» **Task item**:
How many lines of the records hold the string "vormgeving"? Reply with the number alone.

Top of Excerpted data

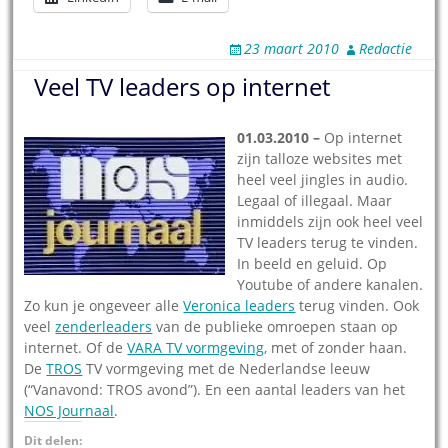
23 maart 2010
Redactie
Veel TV leaders op internet
01.03.2010 –
Op internet
zijn talloze websites met
heel veel jingles in audio.
Legaal of illegaal. Maar
inmiddels zijn ook heel veel
TV leaders terug te vinden.
In beeld en geluid. Op
Youtube of andere kanalen.
Zo kun je ongeveer alle
Veronica leaders
terug vinden. Ook
veel
zenderleaders
van de publieke omroepen staan op
internet. Of de
VARA TV vormgeving
, met of zonder haan.
De
TROS
TV vormgeving met de Nederlandse leeuw
(“Vanavond: TROS avond”). En een aantal leaders van het
NOS Journaal
.
Dit delen:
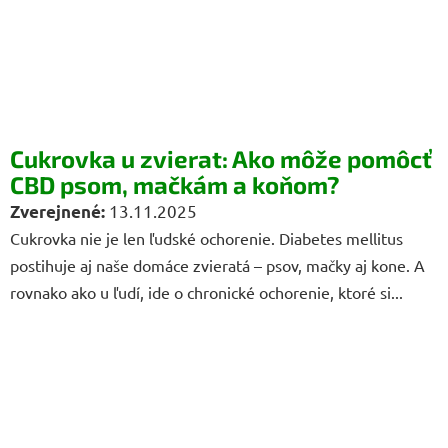
Cukrovka u zvierat: Ako môže pomôcť
CBD psom, mačkám a koňom?
13.11.2025
Cukrovka nie je len ľudské ochorenie. Diabetes mellitus
postihuje aj naše domáce zvieratá – psov, mačky aj kone. A
rovnako ako u ľudí, ide o chronické ochorenie, ktoré si...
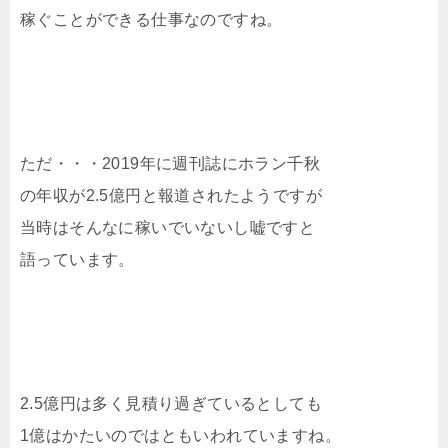
稼ぐことができる仕事なのですね。
ただ・・・2019年に週刊誌にホラン千秋
の年収が2.5億円と報道されたようですが
当時はそんなに稼いでいないし嘘ですと
語っています。
2.5億円は多く見積り過ぎているとしても
1億はかたいのではともいわれていますね。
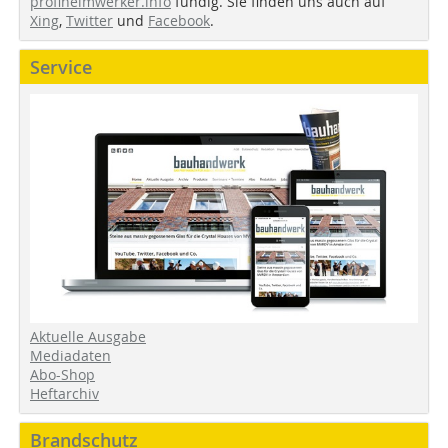
profiheimwerker.info
fündig. Sie finden uns auch auf
Xing
,
Twitter
und
Facebook
.
Service
Aktuelle Ausgabe
Mediadaten
Abo-Shop
Heftarchiv
Brandschutz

Bottom of Excerpted data

» **Worked solution**:
2